Despite his status as a Texas native, Griffin IV has taken some time to reacclimate himself to the South’s heavy humidity after spending five years at the University of New Mexico as both a receiver and a conference champion sprinter.

“At first, there was a little adjustment getting used to the weather,” he said. “Albuquerque isn’t as humid. Other than that, I feel we’re adjusting to the offense well. We’re getting up to speed to do great things this year.”

The pair of FBS transfers entered a wide receiver group that is adjusting to a new position coach in Rashad Jackson, who joined the Demon staff in July.

The trio is learning about and from one another as well about and from an eclectic mix of receivers that includes sixth-year seniors Gavin Landry and Kendrick Price, who have played key roles in helping all three feel more comfortable at NSU.

“To be able to have older guys like Gavin and KP in the room is great,” Jackson said. “There aren’t a lot of seniors, which is good. You have a couple of voices guys are already listening to. They’re not hearing it from seven guys. They’re hearing it from those two – this is how we do things. For those young guys and the new guys alike, they’ve followed right behind them. It’s been great to see that transition with the new faces and the older guys coming together as one group.”

Added Griffin: “Gavin and I play the same position. He’s been very welcoming and helpful after every play, telling me what I’ve done well and what I could have done better. That’s elevating me every day, and I’m grateful for that.”

While Landry and Price have helped pave the way for Griffin and King to acclimate themselves quickly within the receiver room, Jackson’s and King’s transition was smoothed even more from various points across the roster and coaching staff.
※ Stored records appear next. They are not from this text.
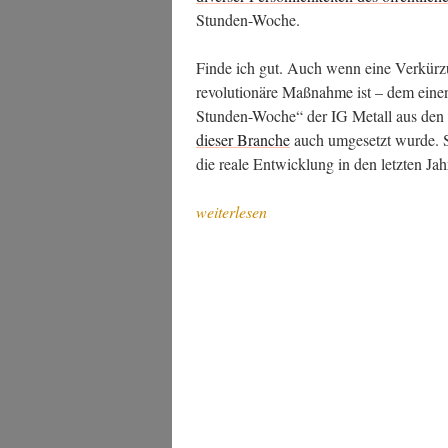
Stunden-Woche.
Fin­de ich gut. Auch wenn eine Ver­kür­z
revo­lu­tio­nä­re Maß­nah­me ist – dem ein
Stun­den-Woche“ der IG Metall aus den 1
die­ser Bran­che
auch umge­setzt wur­de. S
die rea­le Ent­wick­lung in den letz­ten Ja
„Zum
weiterlesen
Abend
des
Tags
der
Arbeit“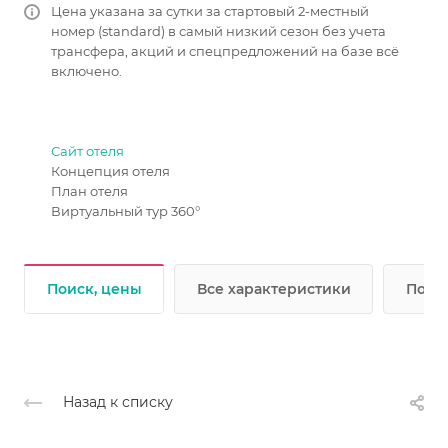
Цена указана за сутки за стартовый 2-местный
номер (standard) в самый низкий сезон без учета
трансфера, акций и спецпредложений на базе всё
включено.
Сайт отеля
Концепция отеля
План отеля
Виртуальный тур 360°
Поиск, цены
Все характеристики
Подр
Назад к списку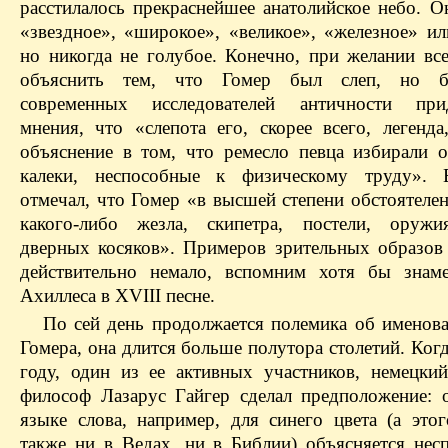
расстилалось прекраснейшее анатолийское небо. О
«звездное», «широкое», «великое», «железное» ил
но никогда не голубое. Конечно, при желании вс
объяснить тем, что Гомер был слеп, но б
современных исследователей античности прид
мнения, что «слепота его, скорее всего, легенда
объяснение в том, что ремесло певца избирали 
калеки, неспособные к физическому труду». 
отмечал, что Гомер «в высшей степени обстоятеле
какого-либо жезла, скипетра, постели, оружи
дверных косяков». Примеров зрительных образов
действительно немало, вспомним хотя бы знам
Ахиллеса в XVIII песне.
По сей день продолжается полемика об именова
Гомера, она длится больше полутора столетий. Когд
году, один из ее активных участников, немецки
философ Лазарус Гайгер сделал предположение: о
языке слова, например, для синего цвета (а этог
также ни в Ведах, ни в Библии) объясняется нес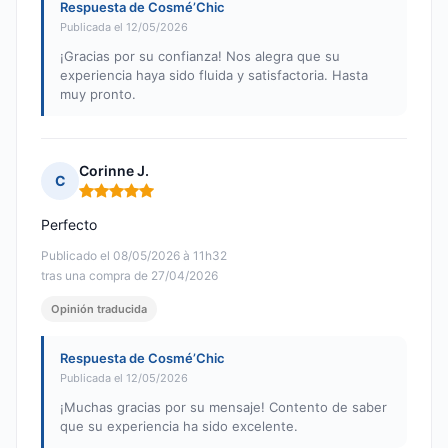
Respuesta de Cosmé’Chic
Publicada el 12/05/2026
¡Gracias por su confianza! Nos alegra que su
experiencia haya sido fluida y satisfactoria. Hasta
muy pronto.
Corinne J.
C
Nota: 5 de 5
Perfecto
Publicado el 08/05/2026 à 11h32
tras una compra de 27/04/2026
Opinión traducida
Respuesta de Cosmé’Chic
Publicada el 12/05/2026
¡Muchas gracias por su mensaje! Contento de saber
que su experiencia ha sido excelente.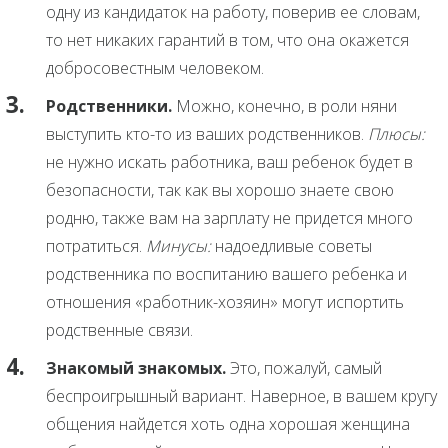
одну из кандидаток на работу, поверив ее словам,
то нет никаких гарантий в том, что она окажется
добросовестным человеком.
Родственники.
Можно, конечно, в роли няни
выступить кто-то из ваших родственников.
Плюсы:
не нужно искать работника, ваш ребенок будет в
безопасности, так как вы хорошо знаете свою
родню, также вам на зарплату не придется много
потратиться.
Минусы:
надоедливые советы
родственника по воспитанию вашего ребенка и
отношения «работник-хозяин» могут испортить
родственные связи.
Знакомый знакомых.
Это, пожалуй, самый
беспроигрышный вариант. Наверное, в вашем кругу
общения найдется хоть одна хорошая женщина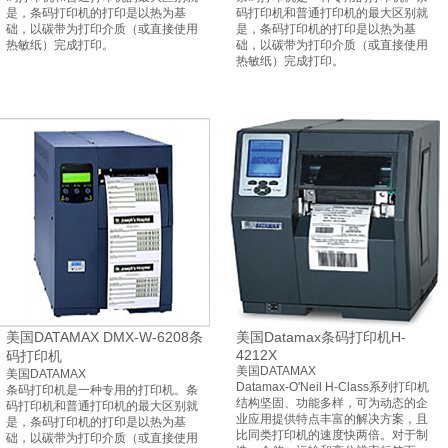
是，条码打印机的打印是以热为基
码打印机和普通打印机的最大区别就
础，以碳带为打印介质（或直接使用
是，条码打印机的打印是以热为基
热敏纸）完成打印。
础，以碳带为打印介质（或直接使用
热敏纸）完成打印。
美国DATAMAX DMX-W-6208条
美国Datamax条码打印机H-
4212X
码打印机
美国DATAMAX
美国DATAMAX
Datamax-O'Neil H-Class系列打印机
条码打印机是一种专用的打印机。条
结构坚固、功能多样，可为动态的企
码打印机和普通打印机的最大区别就
业应用提供特点丰富的解决方案，且
是，条码打印机的打印是以热为基
比同类打印机的速度快两倍。对于制
础，以碳带为打印介质（或直接使用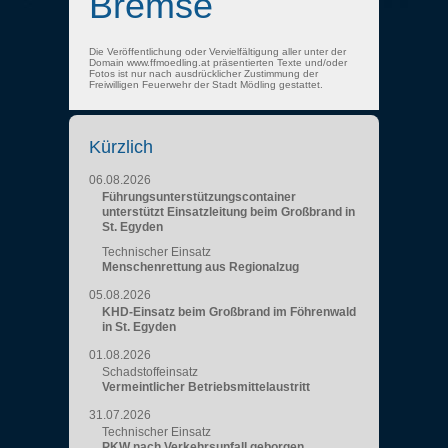
Bremse
Die Veröffentlichung oder Vervielfältigung aller unter der
Domain www.ffmoedling.at präsentierten Texte und/oder
Fotos ist nur nach ausdrücklicher Zustimmung der
Freiwilligen Feuerwehr der Stadt Mödling gestattet.
Kürzlich
06.08.2026
Führungsunterstützungscontainer
unterstützt Einsatzleitung beim Großbrand in
St. Egyden
Technischer Einsatz
Menschenrettung aus Regionalzug
05.08.2026
KHD-Einsatz beim Großbrand im Föhrenwald
in St. Egyden
01.08.2026
Schadstoffeinsatz
Vermeintlicher Betriebsmittelaustritt
31.07.2026
Technischer Einsatz
PKW nach Verkehrsunfall geborgen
“I’ve had guys like Eddie (Godina), (Ja’Quay) Pough and Race (Moser),” said Jackson, who coached the trio at Trinity Valley Community College in Texas. “That made it a little easier transition. I already had a relationship with (offensive coordinator Brad) Smiley as well.”

For King, he picked up an assist from the opposite side of the ball that had little to do with football and much more to do with geography.

“(Defensive coordinator Mike) Lucas comes in every morning talking about the (Philadelphia) Phillies,” King said of his fellow New Jersey native. “There was a point during his speech in our family meeting the other night where I could really relate to him.”

As the Demons continue their preparations for Saturday’s second scrimmage of fall camp and for the Sept. 4 season opener at North Texas, the new arrivals seem to have meshed quickly.

“We have our rights and our wrongs,” King said. “We talk it out. It’s all about communication. That’s the thing that’s getting us through. We have the communication down. We keep doing that and we’ll be fine. No matter who comes in the room – if it’s a transfer or a walk-on or whoever – everybody will be together as long as we keep communicating.”